# Deseret Land & Livestock Cow Elk Review



## Winglish (Mar 28, 2015)

I've debated about whether or not to post anything about this hunt because anything about DL&L usually starts a firestorm here. I think an honest review is in order, with both the positives and negatives from the hunt.

Communication was good from the beginning. Tyson Land is great to answer questions and I got the feeling that he is just a great young man all the way around. He was raised right.

My guide, Dave Dingman, was AWESOME. There were 7 hunters and 4 guides last Saturday. Each hunter was asked to be completely honest and tell whether they wanted to hike or hunt from a truck. Four chose to hunt from a truck. I hiked. The hunt WAS NOT canned! We hiked our butts off! Dave took me and a 16 year old kid who was on his first hunt for a hike of several miles. We spotted some elk in a spot that would have made for a really tough haul. Dave offered to go after them, but he thought we could find some elk that were more cooperative, which we did. Kind of...

Tyson radioed that he had his eyes on some elk and he put together a plan of attack. The plan worked. Kind of...

There was an older man who had not yet tagged out. The elk were down in some trees resting. The plan was to bring the hunter in from above, let him take a shot, and the two of us hikers would have hiked down the next ridge to the south and we would pick up the herd as they ran by. Like I said, it was a good plan. Kind of...

The older hunter got his elk with a 6.5 sniper rifle of some sort. No noise and about ten feet long with a scope as long as my arm. Anyway, he hit his elk and she went down with just one shot. Then Hell broke loose...

Somebody was yelling through the radio that the Elk were coming in far below us. We had to hot foot it down the mountain _as fast as we could go_ to get in position for a shot! I was breathing hard and like some sort of rookie had left my darn pack up where we started. Anyway, the elk were moving by in a hurry and were not in the mood for stopping. I picked out the rear-most elk, put my 300 yard dot on her, and fired away! Bam! Bam! Bam! Bam!

Somewhere in there Dave says, "Good shot. You got her." And I did. And it was a good thing, too, because the rest of my bullets were up the hill in that pack I had left behind! Seriously, what kind of dummy chases elk with a total of 4 bullets? But before she curled up under a brush she had run a long darn ways down a really steep hill. That hill sucked to climb up, by the way. It sucked bad. At least I wasn't hauling the elk! I had paid for the guide service for this very reason. Dave Dingman cleaned that elk and Tyson Land made his way down to her on his gas powered horse to carry her out of that hole. I was so glad not to be hauling an elk out all night!

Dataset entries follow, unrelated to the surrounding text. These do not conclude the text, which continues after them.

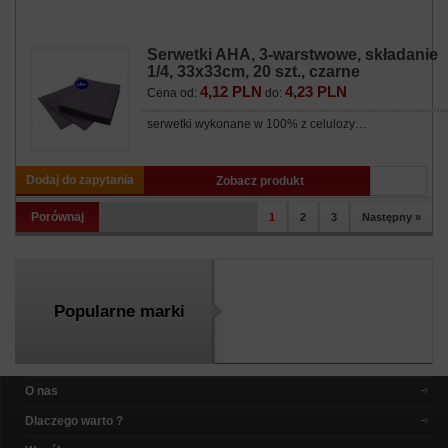
Serwetki AHA, 3-warstwowe, składanie
1/4, 33x33cm, 20 szt., czarne
4,12 PLN
4,23 PLN
Cena od:
do:
serwetki wykonane w 100% z celulozy…
Dodaj do zapytania
Zobacz produkt
Porównaj
1
2
3
Następny »
Popularne marki
O nas
Dlaczego warto ?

The cost for guide service in October at Deseret is $300. You can hunt Saturdays in November at no cost without a guide, but you have to choose one option or the other. I would have chosen no guide service if they let you bring a horse or your own four-wheeler and that's the one part I did not like. If you choose the no guide option, you haul the elk out on your back. That made the decision for me. Even though my guide was a GREAT guy who worked his butt off for me, I would have liked to have the option to take a horse in after my elk if I shot one without a guide. But, you know, it's their place and their rules.

I did not see any of the truck rodeos I have read so much about. Everybody went their own way and the guides were good company. They would radio funny stuff to each other throughout the morning, keeping each other informed of progress. It was mellow and fun. A really enjoyable day in gorgeous country.

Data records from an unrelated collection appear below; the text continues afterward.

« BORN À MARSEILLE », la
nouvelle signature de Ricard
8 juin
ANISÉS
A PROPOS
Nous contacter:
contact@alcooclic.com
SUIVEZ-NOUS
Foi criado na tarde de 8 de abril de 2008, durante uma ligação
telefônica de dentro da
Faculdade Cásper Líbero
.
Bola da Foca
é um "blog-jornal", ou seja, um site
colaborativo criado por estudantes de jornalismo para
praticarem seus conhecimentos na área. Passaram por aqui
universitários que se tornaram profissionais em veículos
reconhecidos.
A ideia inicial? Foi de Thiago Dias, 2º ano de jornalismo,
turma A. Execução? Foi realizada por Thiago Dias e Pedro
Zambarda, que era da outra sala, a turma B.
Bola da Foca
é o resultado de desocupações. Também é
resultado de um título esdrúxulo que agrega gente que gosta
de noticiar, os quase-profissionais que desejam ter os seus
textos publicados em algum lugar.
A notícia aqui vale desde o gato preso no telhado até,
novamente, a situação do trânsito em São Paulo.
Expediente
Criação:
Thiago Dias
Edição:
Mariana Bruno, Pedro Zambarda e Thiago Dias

On the way up the hill I found the sheds of a 6 point bull. It was a cool find, but I didn't get to keep it. That was a bummer for me because I had carried it all the way up that steep canyon. I probably should have just left it down at the bottom to maybe never be found or to become one with the earth. Live and learn.

Anyway, I had an overall good time. Well worth it to do at least once in my life.


----------



## CaneHunter (Oct 10, 2013)

"The cost for guide service in October at Deseret is $300."

Is that correct or supposed to be $3,000?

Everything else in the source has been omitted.